ISLAMABAD: More than 10,000 Pakistanis protested yesterday against allowing US forces to ship supplies through Pakistan into Afghanistan in a sign of growing pressure on Islamabad to harden its foreign policy.

It was one of the largest rallies against the government since it took office in March. Militants have attacked trucks using the critical Khyber Pass route several times in recent weeks.

The protesters - backers of Jamaat-e-Islami - also decried US missile strikes targeting Al-Qaeda and Taleban leaders in Pakistan’s lawless tribal areas along the Afghan border and Pakistani military offensives against Islamic insurgents in the area.
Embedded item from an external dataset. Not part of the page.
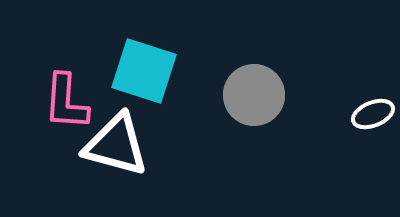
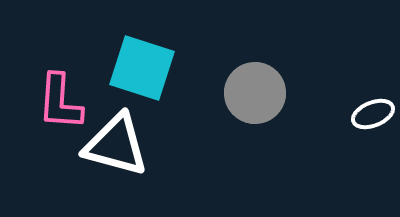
cyan square: moved 2 px left, 3 px up
gray circle: moved 1 px right, 2 px up
pink L-shape: moved 6 px left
Banner-toting demonstrators chanted “Down with America” and “Jihad is the only solution of America” as they marched along a key road in the main northwestern city of Peshawar, led by national party chief Qazi Husain Ahmed. “If America continues atrocities against Muslims, it will also not be able to live in peace,” Express television quoted Ahmed as saying.

“We consider the presence of American forces in Afghanistan a big conspiracy against Pakistan,” Ahmed told the protesters. “They take their supplies to Afghanistan on our roads and in return they kill our people with bombs. This must be stopped,” he said.
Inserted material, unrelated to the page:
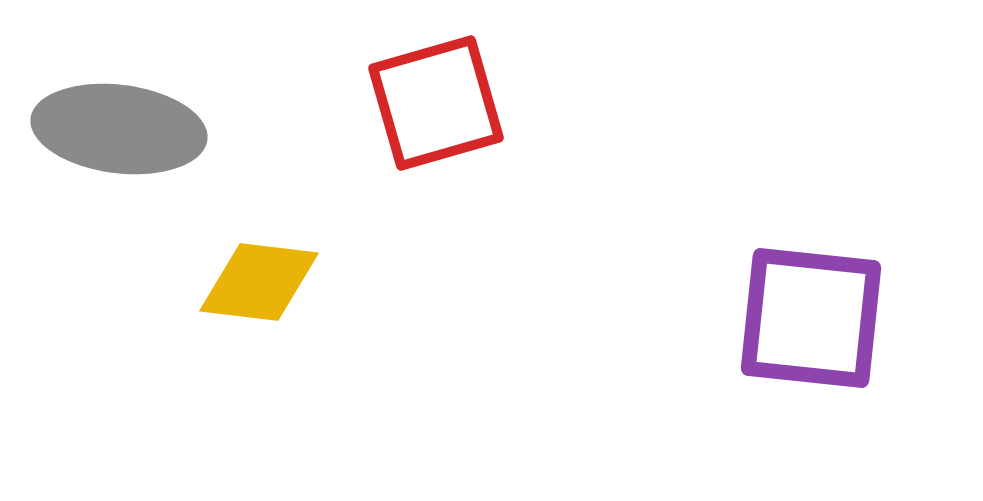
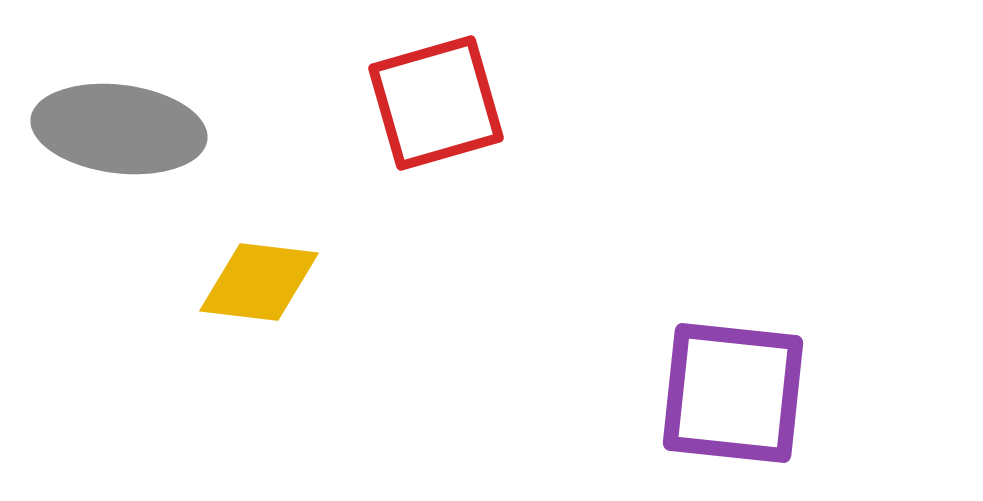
purple square: moved 78 px left, 75 px down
Yesterday’s protest was the first major rally by Islamists in Peshawar for several years. Ahmed did not refer to the militant attacks on the supply routes and urged the crowd to show opposition peacefully. “Don’t take up guns in your hands but greet these convoys with black flags as they pass by your homes to force them to stop,” he said.

The Jamaat-e-Islami and other Islamist groups rose to power in North-West Frontier Province by exploiting anti-US sentiment in 2002 elections. They were routed in February polls by secular and Pashtun nationalist parties. About 300 trucks delivering supplies for the Western forces in Afghanistan have been destroyed in a string of attacks by militants near Peshawar over the past two weeks.
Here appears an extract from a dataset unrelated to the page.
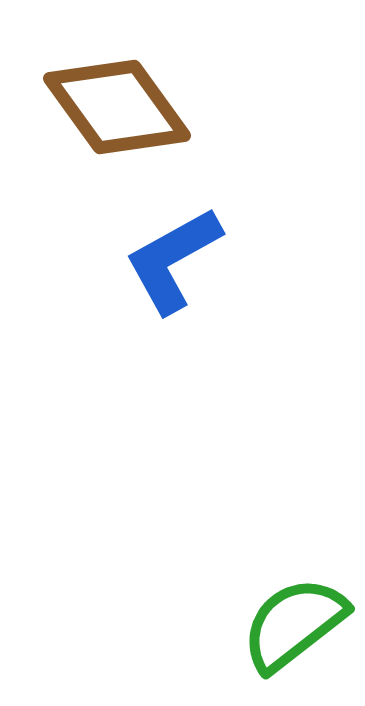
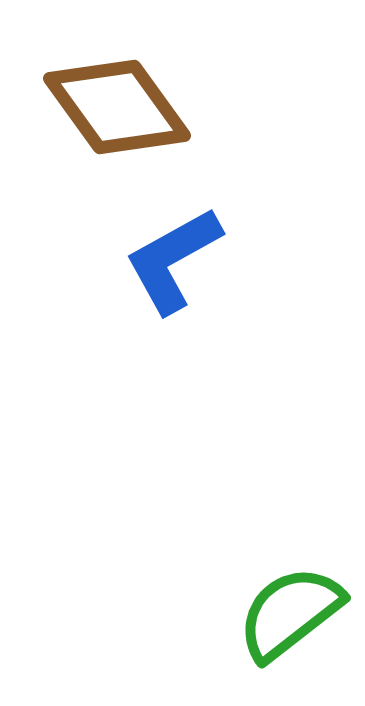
green semicircle: moved 4 px left, 11 px up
Sirajul Haq, Jamaat-e-Islami’s provincial chief, threatened to cut off the convoys. “We will no longer let arms and ammunition pass through ... and reach the hands of American and NATO forces in Afghanistan,” he told the crowd. “They are using the same against our innocent brothers, sisters and children.”

The protest comes at a time that the government is dealing with fallout from the Mumbai terror attacks that killed more than 170 people. India says the Pakistan-based Lashkar-e-Taiba militant group was behind November’s attacks. Pakistan has arrested some suspects and clamped down on a charity, Jamaat-ud-Dawa, allegedly linked to the outlawed group, but it insists it needs evidence from India.